Use the entries below to count the lines that hold the word "Leveling"; answer with the number only.

Dataset entries

:::::

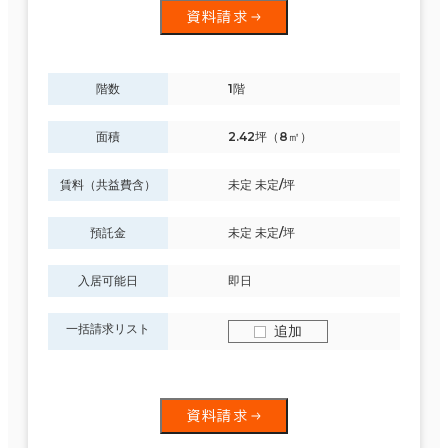
資料請求
階数
1階
面積
2.42坪（8㎡）
賃料（共益費含）
未定 未定/坪
預託金
未定 未定/坪
入居可能日
即日
一括請求リスト
追加
資料請求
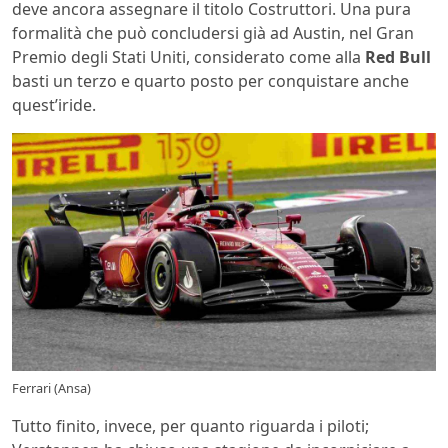
deve ancora assegnare il titolo Costruttori. Una pura
formalità che può concludersi già ad Austin, nel Gran
Premio degli Stati Uniti, considerato come alla
Red Bull
basti un terzo e quarto posto per conquistare anche
quest’iride.
Ferrari (Ansa)
Tutto finito, invece, per quanto riguarda i piloti;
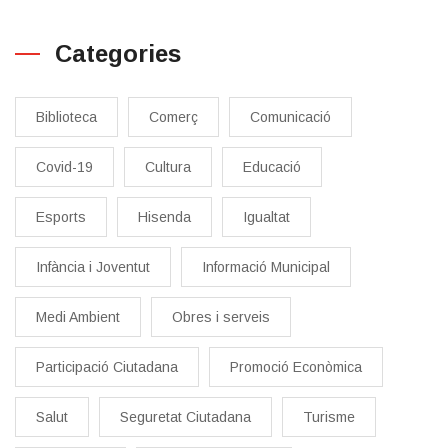
Categories
Biblioteca
Comerç
Comunicació
Covid-19
Cultura
Educació
Esports
Hisenda
Igualtat
Infància i Joventut
Informació Municipal
Medi Ambient
Obres i serveis
Participació Ciutadana
Promoció Econòmica
Salut
Seguretat Ciutadana
Turisme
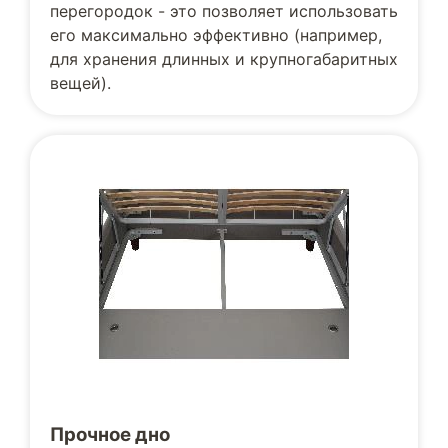
перегородок - это позволяет использовать
его максимально эффективно (например,
для хранения длинных и крупногабаритных
вещей).
Прочное дно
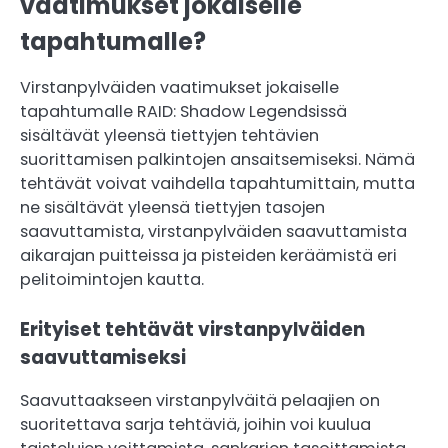
vaatimukset jokaiselle
tapahtumalle?
Virstanpylväiden vaatimukset jokaiselle
tapahtumalle RAID: Shadow Legendsissä
sisältävät yleensä tiettyjen tehtävien
suorittamisen palkintojen ansaitsemiseksi. Nämä
tehtävät voivat vaihdella tapahtumittain, mutta
ne sisältävät yleensä tiettyjen tasojen
saavuttamista, virstanpylväiden saavuttamista
aikarajan puitteissa ja pisteiden keräämistä eri
pelitoimintojen kautta.
Erityiset tehtävät virstanpylväiden
saavuttamiseksi
Saavuttaakseen virstanpylväitä pelaajien on
suoritettava sarja tehtäviä, joihin voi kuulua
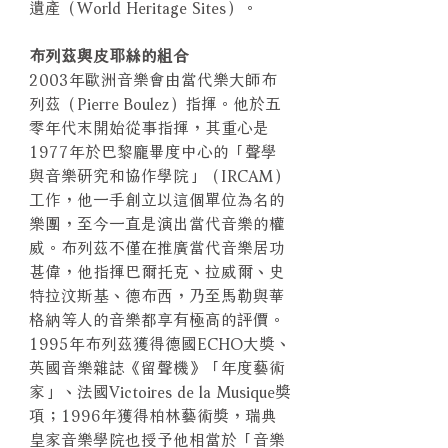
遺產（World Heritage Sites）。
布列茲與皮耶絲的組合
2003年歐洲音樂會由當代樂大師布
列茲（Pierre Boulez）指揮。他於五
零年代末開始從事指揮，其重心是
1977年於巴黎龐畢度中心的「聲學
與音樂研究和協作學院」（IRCAM）
工作，他一手創立以這個單位為名的
樂團，至今一直是演出當代音樂的權
威。布列茲不僅在推廣當代音樂居功
甚偉，他指揮巴爾托克、拉威爾、史
特拉汶斯基、德布西，乃至馬勒與華
格納等人的音樂都享有極高的評價。
1995年布列茲獲得德國ECHO大獎、
英國音樂雜誌《留聲機》「年度藝術
家」、法國Victoires de la Musique獎
項；1996年獲得柏林藝術獎，瑞典
皇家音樂學院也授予他相當於「音樂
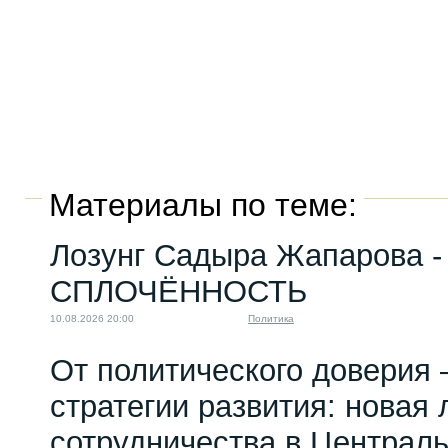
Материалы по теме:
Лозунг Садыра Жапарова -
СПЛОЧЁННОСТЬ
10.08.2026 20:00
Политика
От политического доверия 
стратегии развития: новая 
сотрудничества в Централ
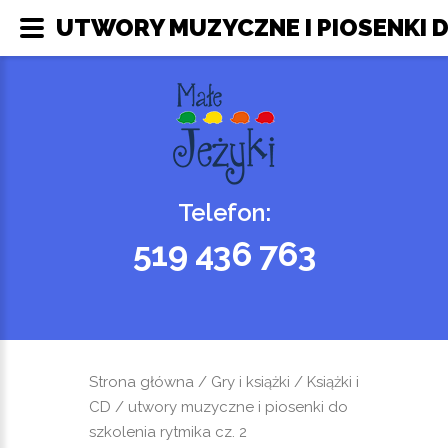
UTWORY MUZYCZNE I PIOSENKI DO
Telefon:
519 436 763
Strona główna
/
Gry i książki
/
Książki i
CD
/ utwory muzyczne i piosenki do
szkolenia rytmika cz. 2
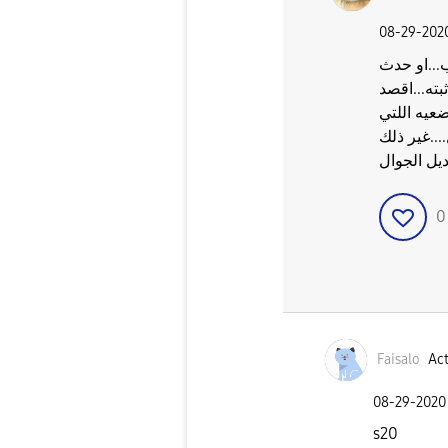
‎08-29-202
...او حدث
بته...اقصد
عيه اللتي
..غير ذلك
يل الجوال
Faisalo
Act
‎08-29-2020
s20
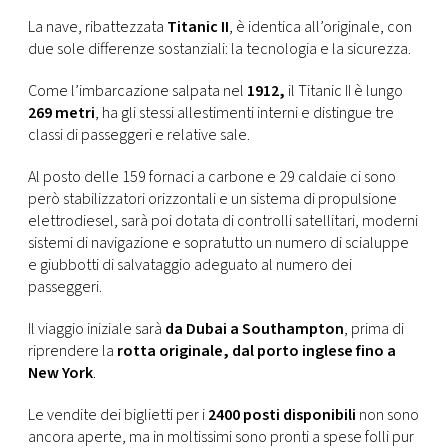
CONSIGLIA
La nave, ribattezzata
Titanic II
, è identica all’originale, con
due sole differenze sostanziali: la tecnologia e la sicurezza.
Come l’imbarcazione salpata nel
1912,
il Titanic II è lungo
269 metri
, ha gli stessi allestimenti interni e distingue tre
classi di passeggeri e relative sale.
Al posto delle 159 fornaci a carbone e 29 caldaie ci sono
però stabilizzatori orizzontali e un sistema di propulsione
elettrodiesel, sarà poi dotata di controlli satellitari, moderni
sistemi di navigazione e sopratutto un numero di scialuppe
e giubbotti di salvataggio adeguato al numero dei
passeggeri.
Il viaggio iniziale sarà
da Dubai a Southampton
, prima di
riprendere la
rotta originale, dal porto inglese fino a
New York
.
Le vendite dei biglietti per i
2400 posti disponibili
non sono
ancora aperte, ma in moltissimi sono pronti a spese folli pur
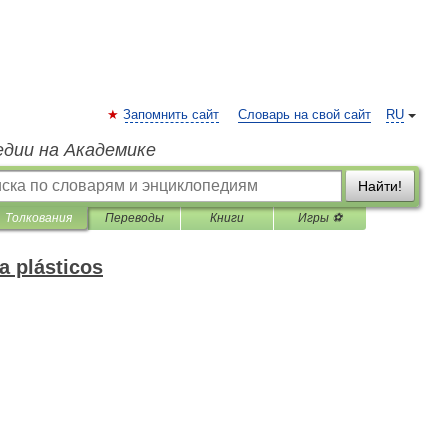
Запомнить сайт
Словарь на свой сайт
RU
едии на Академике
Найти!
Толкования
Переводы
Книги
Игры ⚽
a plásticos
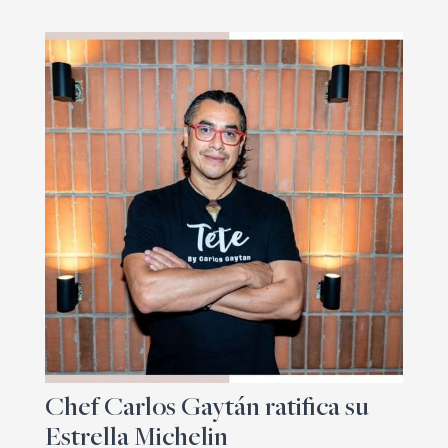
Chef Carlos Gaytán ratifica su
Estrella Michelin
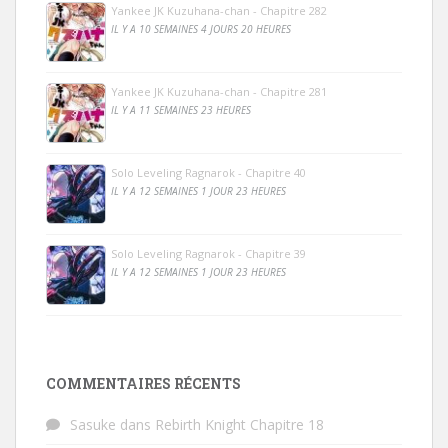
Yankee JK Kuzuhana-chan - Chapitre 282
IL Y A 10 SEMAINES 4 JOURS 20 HEURES
Yankee JK Kuzuhana-chan - Chapitre 281
IL Y A 11 SEMAINES 23 HEURES
Solo Leveling Ragnarok - Chapitre 40
IL Y A 12 SEMAINES 1 JOUR 23 HEURES
Solo Leveling Ragnarok - Chapitre 39
IL Y A 12 SEMAINES 1 JOUR 23 HEURES
COMMENTAIRES RÉCENTS
Sasuke
dans
Rebirth Knight Chapitre 18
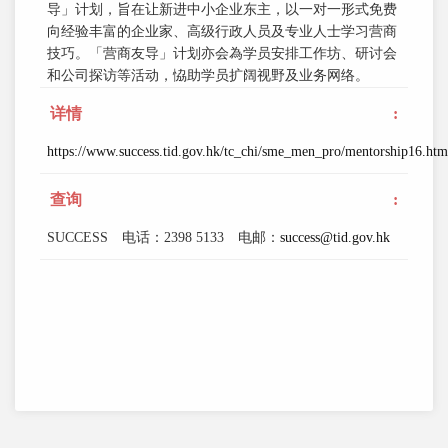
导」计划，旨在让新进中小企业东主，以一对一形式免费
向经验丰富的企业家、高级行政人员及专业人士学习营商
技巧。「营商友导」计划亦会為学员安排工作坊、研讨会
和公司探访等活动，恊助学员扩阔视野及业务网络。
详情
:
https://www.success.tid.gov.hk/tc_chi/sme_men_pro/mentorship16.htm
查询
:
SUCCESS 电话：2398 5133 电邮：
success@tid.gov.hk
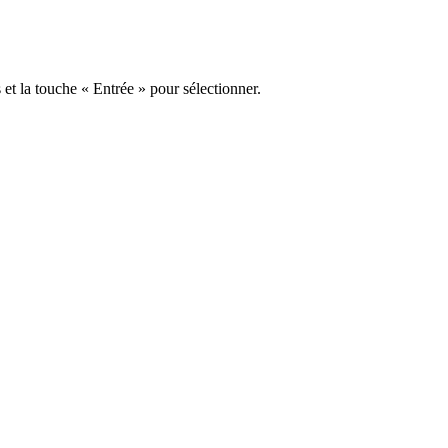
s et la touche « Entrée » pour sélectionner.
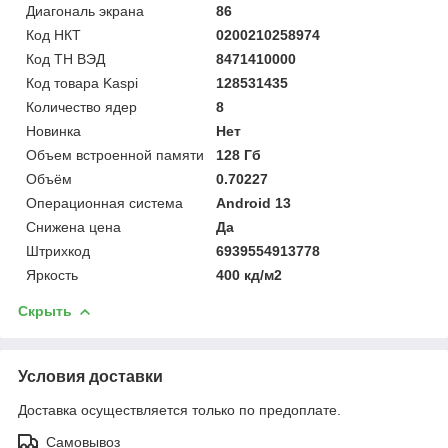
Диагональ экрана
86
Код НКТ
0200210258974
Код ТН ВЭД
8471410000
Код товара Kaspi
128531435
Количество ядер
8
Новинка
Нет
Объем встроенной памяти
128 Гб
Объём
0.70227
Операционная система
Android 13
Снижена цена
Да
Штрихкод
6939554913778
Яркость
400 кд/м2
Скрыть
Условия доставки
Доставка осуществляется только по предоплате.
Самовывоз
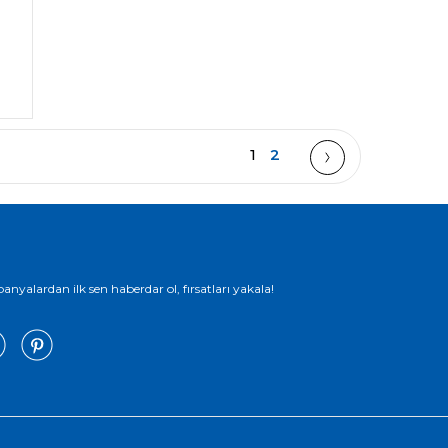
1
2
yalardan ilk sen haberdar ol, fırsatları yakala!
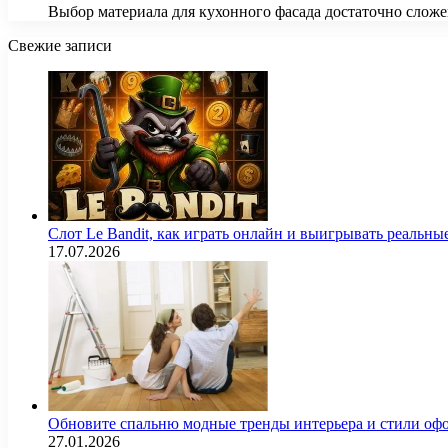
Выбор материала для кухонного фасада достаточно слож
Свежие записи
Слот Le Bandit, как играть онлайн и выигрывать реальны
17.07.2026
Обновите спальню модные тренды интерьера и стили оф
27.01.2026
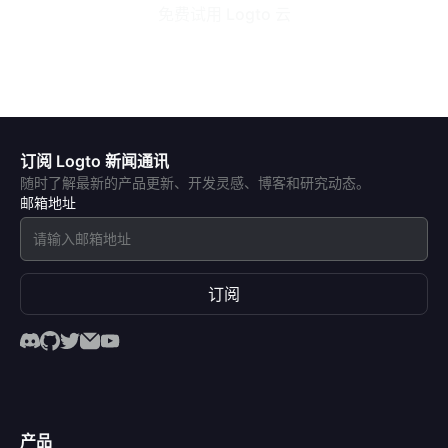
免费试用 Logto 云
订阅 Logto 新闻通讯
随时了解最新的产品更新、开发灵感、博客和研究动态。
邮箱地址
订阅
产品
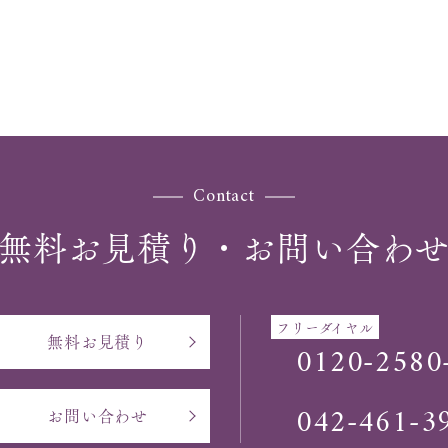
Contact
無料お見積り・お問い合わ
フリーダイヤル
無料お見積り
0120-2580
042-461-3
お問い合わせ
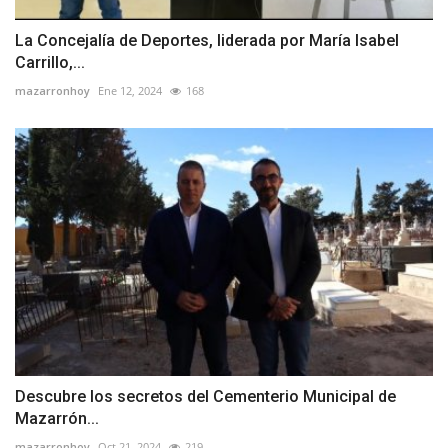
La Concejalía de Deportes, liderada por María Isabel
Carrillo,...
mazarronhoy
Ene 12, 2024
168
Descubre los secretos del Cementerio Municipal de
Mazarrón...
mazarronhoy
Oct 21, 2024
219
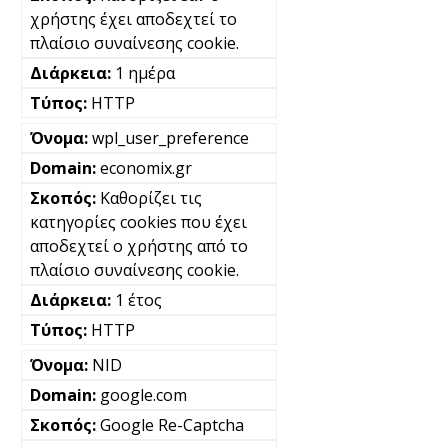
χρήστης έχει αποδεχτεί το
πλαίσιο συναίνεσης cookie.
1 ημέρα
HTTP
wpl_user_preference
economix.gr
Καθορίζει τις
κατηγορίες cookies που έχει
αποδεχτεί ο χρήστης από το
πλαίσιο συναίνεσης cookie.
1 έτος
HTTP
NID
google.com
Google Re-Captcha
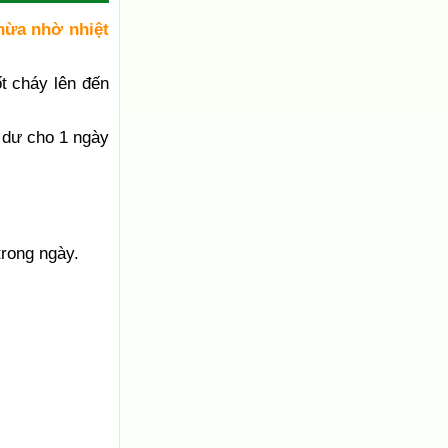
hừa nhờ nhiệt
t cháy lên đến
 dư cho 1 ngày
trong ngày.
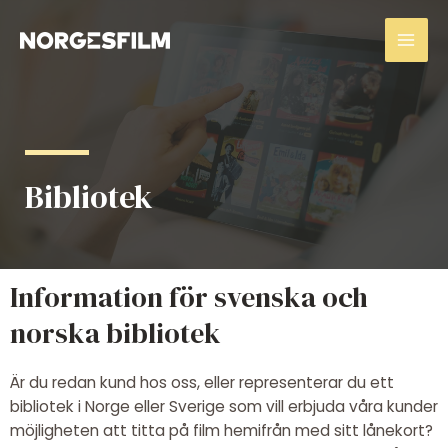
Hoppa
Huv
till
innehåll
Bibliotek
Information för svenska och
norska bibliotek
Är du redan kund hos oss, eller representerar du ett
bibliotek i Norge eller Sverige som vill erbjuda våra kunder
möjligheten att titta på film hemifrån med sitt lånekort?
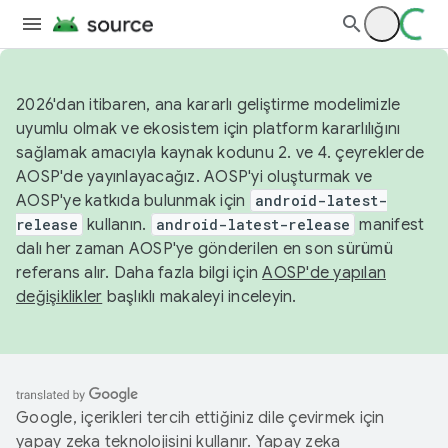
2026'dan itibaren, ana kararlı geliştirme modelimizle
uyumlu olmak ve ekosistem için platform kararlılığını
sağlamak amacıyla kaynak kodunu 2. ve 4. çeyreklerde
AOSP'de yayınlayacağız. AOSP'yi oluşturmak ve
AOSP'ye katkıda bulunmak için
android-latest-
release
kullanın.
android-latest-release
manifest
dalı her zaman AOSP'ye gönderilen en son sürümü
referans alır. Daha fazla bilgi için
AOSP'de yapılan
değişiklikler
başlıklı makaleyi inceleyin.
Google, içerikleri tercih ettiğiniz dile çevirmek için
yapay zeka teknolojisini kullanır. Yapay zeka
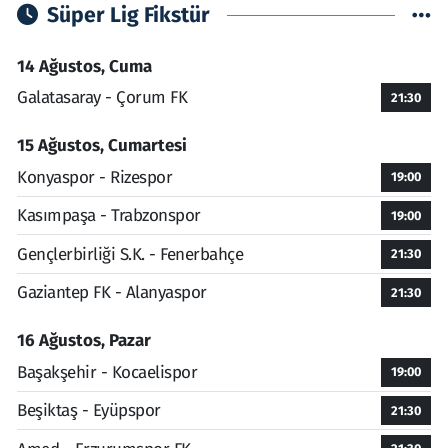
Süper Lig Fikstür
14 Ağustos, Cuma
Galatasaray - Çorum FK
21:30
15 Ağustos, Cumartesi
Konyaspor - Rizespor
19:00
Kasımpaşa - Trabzonspor
19:00
Gençlerbirliği S.K. - Fenerbahçe
21:30
Gaziantep FK - Alanyaspor
21:30
16 Ağustos, Pazar
Başakşehir - Kocaelispor
19:00
Beşiktaş - Eyüpspor
21:30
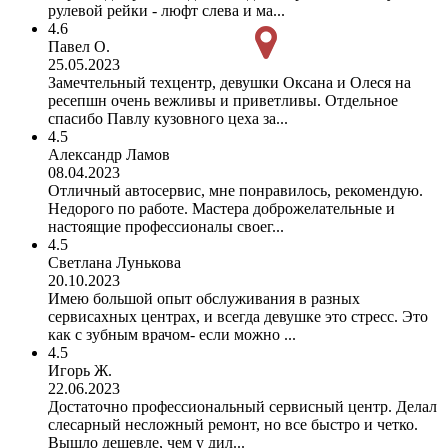
рулевой рейки - люфт слева и ма...
4.6
Павел О.
25.05.2023
Замечтельный техцентр, девушки Оксана и Олеся на
ресепшн очень вежливы и приветливы. Отдельное
спасибо Павлу кузовного цеха за...
4.5
Александр Ламов
08.04.2023
Отличный автосервис, мне понравилось, рекомендую.
Недорого по работе. Мастера доброжелательные и
настоящие профессионалы своег...
4.5
Светлана Лунькова
20.10.2023
Имею большой опыт обслуживания в разных
сервисахных центрах, и всегда девушке это стресс. Это
как с зубным врачом- если можно ...
4.5
Игорь Ж.
22.06.2023
Достаточно профессиональный сервисный центр. Делал
слесарный несложный ремонт, но все быстро и четко.
Вышло дешевле, чем у дил...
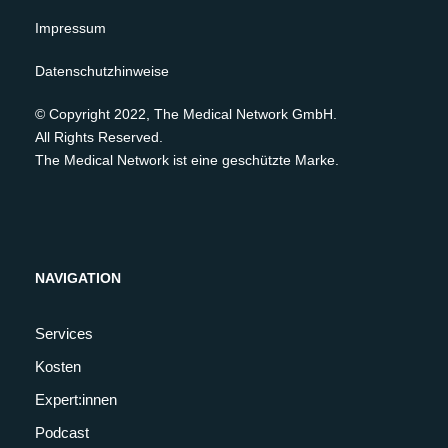
Impressum
Datenschutzhinweise
© Copyright 2022, The Medical Network GmbH.
All Rights Reserved.
The Medical Network ist eine geschützte Marke.
NAVIGATION
Services
Kosten
Expert:innen
Podcast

:::::

_Output below_. 2